---------- DATA EXTRACT
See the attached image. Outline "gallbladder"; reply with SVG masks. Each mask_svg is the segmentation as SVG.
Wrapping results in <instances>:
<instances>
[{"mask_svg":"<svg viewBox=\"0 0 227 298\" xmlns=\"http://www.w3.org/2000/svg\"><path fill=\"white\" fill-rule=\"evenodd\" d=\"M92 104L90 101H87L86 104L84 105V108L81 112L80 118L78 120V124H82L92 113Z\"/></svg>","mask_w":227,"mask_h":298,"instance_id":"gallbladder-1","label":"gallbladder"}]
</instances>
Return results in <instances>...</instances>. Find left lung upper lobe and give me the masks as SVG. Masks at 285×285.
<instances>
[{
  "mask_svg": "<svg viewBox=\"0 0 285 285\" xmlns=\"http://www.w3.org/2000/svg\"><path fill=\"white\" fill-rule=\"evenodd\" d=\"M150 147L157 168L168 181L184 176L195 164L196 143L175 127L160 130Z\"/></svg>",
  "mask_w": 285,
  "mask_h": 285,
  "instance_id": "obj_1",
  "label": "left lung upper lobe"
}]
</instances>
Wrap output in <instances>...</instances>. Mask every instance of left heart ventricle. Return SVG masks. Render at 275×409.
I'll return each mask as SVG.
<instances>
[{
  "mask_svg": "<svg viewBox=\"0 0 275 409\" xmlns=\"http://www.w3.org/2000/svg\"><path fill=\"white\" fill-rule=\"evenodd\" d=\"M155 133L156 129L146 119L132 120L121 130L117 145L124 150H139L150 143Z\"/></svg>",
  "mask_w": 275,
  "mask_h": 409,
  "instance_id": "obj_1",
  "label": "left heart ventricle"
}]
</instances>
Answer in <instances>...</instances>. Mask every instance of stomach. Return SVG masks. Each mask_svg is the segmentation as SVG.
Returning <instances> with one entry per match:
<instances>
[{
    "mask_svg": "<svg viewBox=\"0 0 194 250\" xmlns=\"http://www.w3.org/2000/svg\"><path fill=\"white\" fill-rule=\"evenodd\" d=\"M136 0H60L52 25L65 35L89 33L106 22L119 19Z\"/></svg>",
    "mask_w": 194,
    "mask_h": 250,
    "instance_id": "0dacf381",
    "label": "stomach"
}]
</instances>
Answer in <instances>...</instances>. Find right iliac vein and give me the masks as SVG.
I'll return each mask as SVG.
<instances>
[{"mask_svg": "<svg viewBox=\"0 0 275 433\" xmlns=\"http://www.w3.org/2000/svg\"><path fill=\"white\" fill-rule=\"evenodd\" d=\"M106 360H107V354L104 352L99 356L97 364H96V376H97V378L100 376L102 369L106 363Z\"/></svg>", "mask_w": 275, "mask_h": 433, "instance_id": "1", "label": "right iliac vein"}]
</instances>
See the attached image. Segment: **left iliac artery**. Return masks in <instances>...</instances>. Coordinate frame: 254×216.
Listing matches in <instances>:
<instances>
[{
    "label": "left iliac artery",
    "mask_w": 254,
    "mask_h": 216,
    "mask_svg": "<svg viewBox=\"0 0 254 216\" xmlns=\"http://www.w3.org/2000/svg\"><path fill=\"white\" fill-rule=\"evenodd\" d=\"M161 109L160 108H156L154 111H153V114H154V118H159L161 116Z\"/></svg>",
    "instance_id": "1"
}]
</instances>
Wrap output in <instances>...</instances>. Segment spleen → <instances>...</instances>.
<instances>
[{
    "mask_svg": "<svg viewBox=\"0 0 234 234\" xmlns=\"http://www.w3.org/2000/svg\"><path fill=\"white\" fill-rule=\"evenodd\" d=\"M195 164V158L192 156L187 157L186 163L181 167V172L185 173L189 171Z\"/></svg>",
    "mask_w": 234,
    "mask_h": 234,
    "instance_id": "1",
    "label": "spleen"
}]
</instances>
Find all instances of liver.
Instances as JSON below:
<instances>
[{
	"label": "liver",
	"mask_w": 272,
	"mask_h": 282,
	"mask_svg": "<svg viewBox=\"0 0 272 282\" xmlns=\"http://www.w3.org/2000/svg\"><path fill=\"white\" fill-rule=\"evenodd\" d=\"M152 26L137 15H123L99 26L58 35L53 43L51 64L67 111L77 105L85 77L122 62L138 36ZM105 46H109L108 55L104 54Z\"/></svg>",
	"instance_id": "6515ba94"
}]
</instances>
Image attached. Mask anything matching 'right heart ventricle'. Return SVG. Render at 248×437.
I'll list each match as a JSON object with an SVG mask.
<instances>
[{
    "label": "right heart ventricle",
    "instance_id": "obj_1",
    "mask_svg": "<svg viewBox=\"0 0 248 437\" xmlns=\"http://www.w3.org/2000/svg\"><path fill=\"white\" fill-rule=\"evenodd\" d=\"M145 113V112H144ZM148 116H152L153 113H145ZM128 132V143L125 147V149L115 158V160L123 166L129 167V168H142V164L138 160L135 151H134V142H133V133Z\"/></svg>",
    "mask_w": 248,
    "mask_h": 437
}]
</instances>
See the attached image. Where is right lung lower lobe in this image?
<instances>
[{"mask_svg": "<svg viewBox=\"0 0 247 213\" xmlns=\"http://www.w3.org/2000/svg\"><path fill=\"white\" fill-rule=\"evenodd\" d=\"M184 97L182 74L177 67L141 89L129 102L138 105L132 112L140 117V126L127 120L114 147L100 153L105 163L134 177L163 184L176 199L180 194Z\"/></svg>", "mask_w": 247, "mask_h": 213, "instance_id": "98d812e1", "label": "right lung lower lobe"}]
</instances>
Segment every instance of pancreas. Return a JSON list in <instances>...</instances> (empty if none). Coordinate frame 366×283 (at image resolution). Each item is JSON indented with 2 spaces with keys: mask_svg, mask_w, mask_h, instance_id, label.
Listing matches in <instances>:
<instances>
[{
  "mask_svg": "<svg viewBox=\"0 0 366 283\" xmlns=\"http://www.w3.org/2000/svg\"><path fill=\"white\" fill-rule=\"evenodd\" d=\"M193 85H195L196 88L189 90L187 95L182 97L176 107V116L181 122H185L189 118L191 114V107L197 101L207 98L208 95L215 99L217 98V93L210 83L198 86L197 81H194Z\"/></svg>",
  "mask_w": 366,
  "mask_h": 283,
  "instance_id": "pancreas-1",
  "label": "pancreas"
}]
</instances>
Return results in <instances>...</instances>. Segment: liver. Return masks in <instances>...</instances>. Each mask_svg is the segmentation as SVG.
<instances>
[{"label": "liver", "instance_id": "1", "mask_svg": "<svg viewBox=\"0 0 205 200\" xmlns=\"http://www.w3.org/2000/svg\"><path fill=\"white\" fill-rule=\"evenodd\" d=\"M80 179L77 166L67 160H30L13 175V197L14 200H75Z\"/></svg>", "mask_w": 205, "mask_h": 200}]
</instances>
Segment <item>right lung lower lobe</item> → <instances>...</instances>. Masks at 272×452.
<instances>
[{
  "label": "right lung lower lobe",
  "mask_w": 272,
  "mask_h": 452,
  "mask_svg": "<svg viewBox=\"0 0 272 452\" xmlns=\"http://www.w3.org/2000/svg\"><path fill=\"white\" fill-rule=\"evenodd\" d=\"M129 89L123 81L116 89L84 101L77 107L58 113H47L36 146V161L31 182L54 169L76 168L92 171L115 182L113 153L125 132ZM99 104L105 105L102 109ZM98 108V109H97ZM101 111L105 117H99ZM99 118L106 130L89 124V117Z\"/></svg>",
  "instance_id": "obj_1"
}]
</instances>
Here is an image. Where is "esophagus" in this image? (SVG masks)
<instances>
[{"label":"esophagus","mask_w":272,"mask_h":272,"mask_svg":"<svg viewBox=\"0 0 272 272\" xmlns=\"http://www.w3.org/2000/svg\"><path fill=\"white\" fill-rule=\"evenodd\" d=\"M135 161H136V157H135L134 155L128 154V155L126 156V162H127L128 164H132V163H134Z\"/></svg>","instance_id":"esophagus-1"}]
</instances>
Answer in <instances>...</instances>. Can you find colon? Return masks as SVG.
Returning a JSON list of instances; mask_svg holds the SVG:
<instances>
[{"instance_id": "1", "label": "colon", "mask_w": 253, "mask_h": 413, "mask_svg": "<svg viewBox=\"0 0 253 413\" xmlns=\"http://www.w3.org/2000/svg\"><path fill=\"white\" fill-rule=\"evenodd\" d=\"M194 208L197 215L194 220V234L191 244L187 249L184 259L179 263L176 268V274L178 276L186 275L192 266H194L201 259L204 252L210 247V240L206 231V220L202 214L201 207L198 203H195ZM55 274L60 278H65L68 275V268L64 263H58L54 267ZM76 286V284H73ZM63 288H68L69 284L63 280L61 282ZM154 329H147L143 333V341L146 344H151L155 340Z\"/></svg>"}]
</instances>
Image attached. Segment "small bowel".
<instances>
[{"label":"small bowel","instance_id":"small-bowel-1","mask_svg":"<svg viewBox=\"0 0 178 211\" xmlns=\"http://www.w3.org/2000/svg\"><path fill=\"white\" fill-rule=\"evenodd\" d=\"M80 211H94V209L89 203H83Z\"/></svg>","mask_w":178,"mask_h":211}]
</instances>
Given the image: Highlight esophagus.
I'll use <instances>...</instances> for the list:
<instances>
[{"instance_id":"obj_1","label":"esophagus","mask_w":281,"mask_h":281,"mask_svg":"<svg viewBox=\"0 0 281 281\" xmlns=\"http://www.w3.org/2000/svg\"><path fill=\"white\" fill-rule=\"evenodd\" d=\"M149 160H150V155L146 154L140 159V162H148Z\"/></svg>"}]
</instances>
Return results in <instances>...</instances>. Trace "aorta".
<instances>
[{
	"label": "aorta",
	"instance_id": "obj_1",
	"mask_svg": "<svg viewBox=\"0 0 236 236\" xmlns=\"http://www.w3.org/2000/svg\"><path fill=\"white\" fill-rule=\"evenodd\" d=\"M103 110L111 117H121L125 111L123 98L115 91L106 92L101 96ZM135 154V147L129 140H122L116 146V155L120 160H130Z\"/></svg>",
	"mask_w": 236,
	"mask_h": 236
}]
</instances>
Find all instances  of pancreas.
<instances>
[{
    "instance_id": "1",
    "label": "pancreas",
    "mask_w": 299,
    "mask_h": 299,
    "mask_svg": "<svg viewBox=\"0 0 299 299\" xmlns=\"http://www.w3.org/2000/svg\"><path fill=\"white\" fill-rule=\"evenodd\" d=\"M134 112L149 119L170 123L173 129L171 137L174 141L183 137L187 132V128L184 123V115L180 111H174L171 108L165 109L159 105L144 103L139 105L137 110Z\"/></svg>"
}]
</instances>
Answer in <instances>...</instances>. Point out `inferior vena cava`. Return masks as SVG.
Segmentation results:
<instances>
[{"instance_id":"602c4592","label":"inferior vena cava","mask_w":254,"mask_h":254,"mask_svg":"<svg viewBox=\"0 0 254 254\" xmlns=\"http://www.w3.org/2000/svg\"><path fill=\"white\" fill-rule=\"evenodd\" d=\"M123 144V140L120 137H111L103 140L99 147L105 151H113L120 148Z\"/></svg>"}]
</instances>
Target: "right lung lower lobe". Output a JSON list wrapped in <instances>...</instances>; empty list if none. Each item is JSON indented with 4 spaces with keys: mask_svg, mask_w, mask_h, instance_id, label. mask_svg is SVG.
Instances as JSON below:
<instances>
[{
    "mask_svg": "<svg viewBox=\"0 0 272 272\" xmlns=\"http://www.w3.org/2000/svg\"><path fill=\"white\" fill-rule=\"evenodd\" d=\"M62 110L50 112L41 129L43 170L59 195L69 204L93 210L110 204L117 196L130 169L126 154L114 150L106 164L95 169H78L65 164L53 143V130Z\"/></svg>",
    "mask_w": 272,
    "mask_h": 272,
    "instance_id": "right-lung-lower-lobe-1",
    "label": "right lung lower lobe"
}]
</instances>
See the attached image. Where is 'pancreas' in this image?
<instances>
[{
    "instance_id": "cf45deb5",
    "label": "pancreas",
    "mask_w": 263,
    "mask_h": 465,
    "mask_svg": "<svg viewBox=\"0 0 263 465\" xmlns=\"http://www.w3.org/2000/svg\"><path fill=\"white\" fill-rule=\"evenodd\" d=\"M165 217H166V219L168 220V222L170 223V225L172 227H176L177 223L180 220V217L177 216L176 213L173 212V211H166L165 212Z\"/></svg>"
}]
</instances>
--------------------
All lines from the one containing "See the attached image. Where is 'pancreas'" to the last line of the material above must be copied exactly, and only those.

• _TASK OUTPUT_:
See the attached image. Where is 'pancreas' in this image?
<instances>
[{
    "instance_id": "cf45deb5",
    "label": "pancreas",
    "mask_w": 263,
    "mask_h": 465,
    "mask_svg": "<svg viewBox=\"0 0 263 465\" xmlns=\"http://www.w3.org/2000/svg\"><path fill=\"white\" fill-rule=\"evenodd\" d=\"M165 217H166V219L168 220V222L170 223V225L172 227H176L177 223L180 220V217L177 216L176 213L173 212V211H166L165 212Z\"/></svg>"
}]
</instances>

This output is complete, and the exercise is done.